Samet Cicek, du hast die letzten beiden Ausgaben des Allianz Regiomasters gewonnen. Muss man einfach dich im Team haben, wenn man das Turnier gewinnen möchte?
Ich glaube, ich bin einfach ein Typ, der immer gewinnen will, egal in welchem Spiel. Ich ziehe meine Mitspieler mit und probiere immer das Maximum rauszuholen und gehe davon aus, dass meine Mitspieler das Gleiche über mich sagen würden.
Im letzten Jahr konnte der SC Brühl, als Rekordsieger des Turniers, das Allianz Regiomasters seit längerer Zeit wieder einmal gewinnen. Was war euer Erfolgsrezept?

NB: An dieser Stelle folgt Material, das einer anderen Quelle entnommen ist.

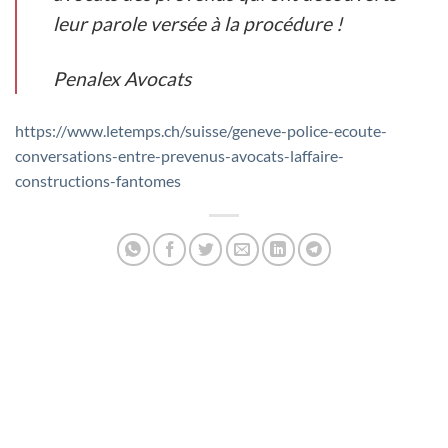
leur parole versée à la procédure !
Penalex Avocats
https://www.letemps.ch/suisse/geneve-police-ecoute-
conversations-entre-prevenus-avocats-laffaire-
constructions-fantomes
PENALEX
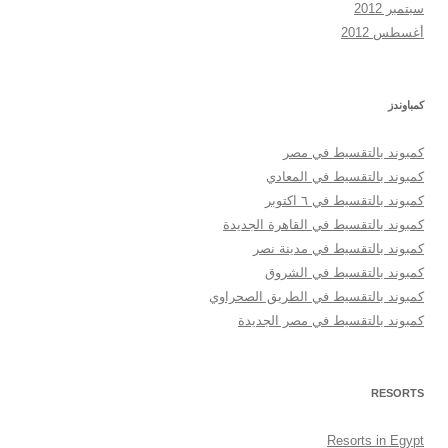
سبتمبر 2012
أغسطس 2012
كمباوندز
كمبوند بالتقسيط في مصر
كمبوند بالتقسيط في المعادي
كمبوند بالتقسيط في ٦ اكتوبر
كمبوند بالتقسيط في القاهرة الجديدة
كمبوند بالتقسيط في مدينة نصر
كمبوند بالتقسيط في الشروق
كمبوند بالتقسيط في الطريق الصحراوي
كمبوند بالتقسيط في مصر الجديدة
RESORTS
Resorts in Egypt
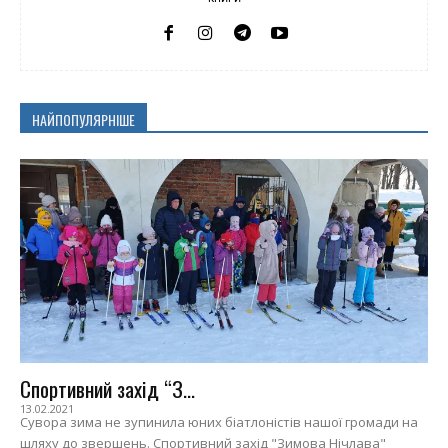
НАЙПОПУЛЯРНІШЕ
Спортивний захід “З...
13.02.2021
Сувора зима не зупинила юних біатлоністів нашої громади на
шляху до звершень. Спортивний захід "Зимова Нічлава"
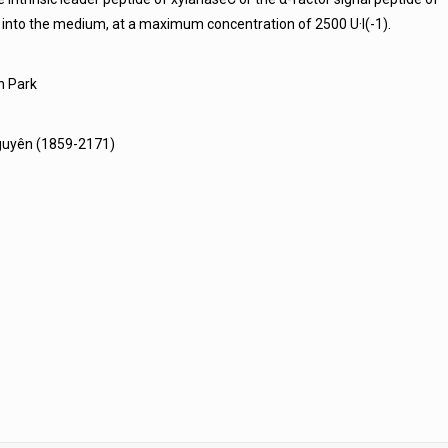
d into the medium, at a maximum concentration of 2500 U·l(-1).
n Park
Nguyên (1859-2171)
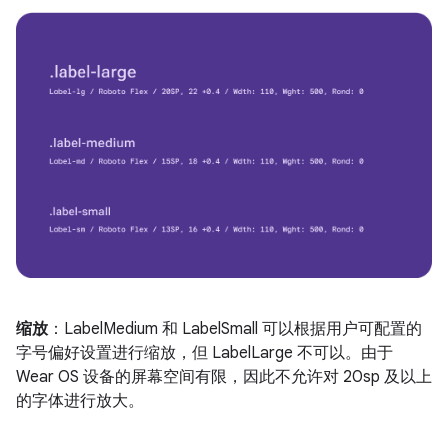
缩放
：LabelMedium 和 LabelSmall 可以根据用户可配置的
字号偏好设置进行缩放，但 LabelLarge 不可以。由于
Wear OS 设备的屏幕空间有限，因此不允许对 20sp 及以上
的字体进行放大。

Dass der SC Brühl Rekordsieger ist, habe ich nicht mal gewusst (lacht). Ich mag mich jedoch noch erinnern, dass wir motiviert für das Trainingslager waren und uns dachten, dass wir uns mit dem Turnierpreis einen schönen Abend machen könnten. Dies hat uns wohl besonders motiviert!
Für einen Promotion-League-Spieler wie dich gibt es während einer Saison wenig bis gar keine Berührungspunkte mit dem Hallenfussball, weil ihr das ganze Jahr über draussen trainiert. Welche Bedeutung hat insofern ein solches Hallenturnier für dich?
Ich freue mich immer extrem, weil man sich beim Hallenfussball einfach wie in jungen Jahren fühlt. Es macht viel Spass, man hat öfter als auf dem Rasen den Ball. Dazu kommen auch immer wieder alte Erinnerungen hervor, wie man zu früheren Zeiten in der Halle gespielt hat oder mal einen Trick gemacht hat und das Publikum laut wurde. Das Turnier macht uns auch deshalb Spass, weil man viele der Teams und Spieler kennt. Bei mir und meinem Bruder sind dies z.B. der FC Arbon, wo wir Beide mit dem Fussball begonnen haben. Dazu trifft man an diesem Turnier Freunde, die man lange nicht gesehen hat.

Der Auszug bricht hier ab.